#### Data for this exercise ####
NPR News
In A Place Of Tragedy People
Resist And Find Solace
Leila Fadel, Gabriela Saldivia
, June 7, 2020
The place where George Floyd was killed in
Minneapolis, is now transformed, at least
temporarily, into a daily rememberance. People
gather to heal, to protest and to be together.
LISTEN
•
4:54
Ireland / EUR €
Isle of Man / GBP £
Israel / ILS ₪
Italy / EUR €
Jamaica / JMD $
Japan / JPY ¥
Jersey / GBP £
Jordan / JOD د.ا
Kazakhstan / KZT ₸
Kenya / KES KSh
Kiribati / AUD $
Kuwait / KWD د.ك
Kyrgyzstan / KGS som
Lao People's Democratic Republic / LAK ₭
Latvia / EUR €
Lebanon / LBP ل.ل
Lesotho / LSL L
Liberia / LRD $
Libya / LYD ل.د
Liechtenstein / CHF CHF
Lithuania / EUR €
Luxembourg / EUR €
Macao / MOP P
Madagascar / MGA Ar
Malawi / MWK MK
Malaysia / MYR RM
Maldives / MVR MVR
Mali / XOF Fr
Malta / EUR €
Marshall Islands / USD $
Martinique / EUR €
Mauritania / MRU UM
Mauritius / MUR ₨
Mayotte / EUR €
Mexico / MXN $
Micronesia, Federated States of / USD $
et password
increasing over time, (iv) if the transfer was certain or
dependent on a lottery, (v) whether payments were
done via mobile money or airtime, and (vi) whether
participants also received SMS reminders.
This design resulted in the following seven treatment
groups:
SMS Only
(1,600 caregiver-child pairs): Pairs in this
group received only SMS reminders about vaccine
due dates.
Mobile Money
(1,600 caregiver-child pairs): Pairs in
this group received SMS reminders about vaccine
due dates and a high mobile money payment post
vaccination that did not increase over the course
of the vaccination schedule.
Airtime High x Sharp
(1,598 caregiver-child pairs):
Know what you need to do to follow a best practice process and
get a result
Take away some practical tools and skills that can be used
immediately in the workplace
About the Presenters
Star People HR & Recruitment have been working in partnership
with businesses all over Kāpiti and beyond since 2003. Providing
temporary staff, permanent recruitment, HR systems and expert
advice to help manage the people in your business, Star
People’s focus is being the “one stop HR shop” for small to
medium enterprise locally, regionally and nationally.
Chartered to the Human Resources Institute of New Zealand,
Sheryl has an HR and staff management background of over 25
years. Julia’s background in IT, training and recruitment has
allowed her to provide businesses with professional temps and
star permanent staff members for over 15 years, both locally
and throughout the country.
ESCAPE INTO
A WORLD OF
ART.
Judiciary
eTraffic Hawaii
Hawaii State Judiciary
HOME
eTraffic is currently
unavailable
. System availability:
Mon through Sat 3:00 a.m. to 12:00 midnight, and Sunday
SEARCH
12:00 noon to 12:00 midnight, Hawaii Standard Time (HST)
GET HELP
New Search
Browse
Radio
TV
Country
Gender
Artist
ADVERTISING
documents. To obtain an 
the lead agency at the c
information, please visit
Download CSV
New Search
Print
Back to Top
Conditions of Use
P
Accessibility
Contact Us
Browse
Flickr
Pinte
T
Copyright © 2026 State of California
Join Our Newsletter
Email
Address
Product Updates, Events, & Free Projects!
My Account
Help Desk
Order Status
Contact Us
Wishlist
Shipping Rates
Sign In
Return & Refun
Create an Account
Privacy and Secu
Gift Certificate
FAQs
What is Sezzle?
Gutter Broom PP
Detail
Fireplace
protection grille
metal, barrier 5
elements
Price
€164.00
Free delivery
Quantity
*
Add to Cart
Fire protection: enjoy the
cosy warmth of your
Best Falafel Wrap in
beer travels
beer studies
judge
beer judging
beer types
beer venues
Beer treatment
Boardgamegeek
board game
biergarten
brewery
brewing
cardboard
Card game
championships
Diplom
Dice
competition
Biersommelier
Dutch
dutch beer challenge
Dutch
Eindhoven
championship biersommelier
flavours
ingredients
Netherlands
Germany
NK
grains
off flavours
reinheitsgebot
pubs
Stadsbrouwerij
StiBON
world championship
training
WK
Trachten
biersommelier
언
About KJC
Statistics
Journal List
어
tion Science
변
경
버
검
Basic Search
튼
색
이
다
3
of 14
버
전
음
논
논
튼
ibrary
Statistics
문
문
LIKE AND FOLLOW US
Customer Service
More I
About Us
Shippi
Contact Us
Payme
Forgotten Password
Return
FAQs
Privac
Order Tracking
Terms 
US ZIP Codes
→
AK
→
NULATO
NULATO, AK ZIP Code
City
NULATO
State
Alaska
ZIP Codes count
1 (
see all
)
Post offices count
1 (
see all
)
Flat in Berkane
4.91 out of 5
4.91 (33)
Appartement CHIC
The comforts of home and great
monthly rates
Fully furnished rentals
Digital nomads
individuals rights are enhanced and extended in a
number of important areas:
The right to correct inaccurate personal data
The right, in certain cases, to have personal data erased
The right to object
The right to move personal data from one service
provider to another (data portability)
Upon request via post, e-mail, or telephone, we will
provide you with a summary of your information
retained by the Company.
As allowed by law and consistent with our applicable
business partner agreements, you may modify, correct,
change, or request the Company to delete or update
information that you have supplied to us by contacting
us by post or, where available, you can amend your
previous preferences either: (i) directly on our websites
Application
####
Your assignment: In the entries above, find the line holding "Lao People's Democratic Republic / LAK ₭" and the line holding "Malaysia / MYR RM"; print both of them and every line between, exactly, and nothing else.

Task solution:
Lao People's Democratic Republic / LAK ₭
Latvia / EUR €
Lebanon / LBP ل.ل
Lesotho / LSL L
Liberia / LRD $
Libya / LYD ل.د
Liechtenstein / CHF CHF
Lithuania / EUR €
Luxembourg / EUR €
Macao / MOP P
Madagascar / MGA Ar
Malawi / MWK MK
Malaysia / MYR RM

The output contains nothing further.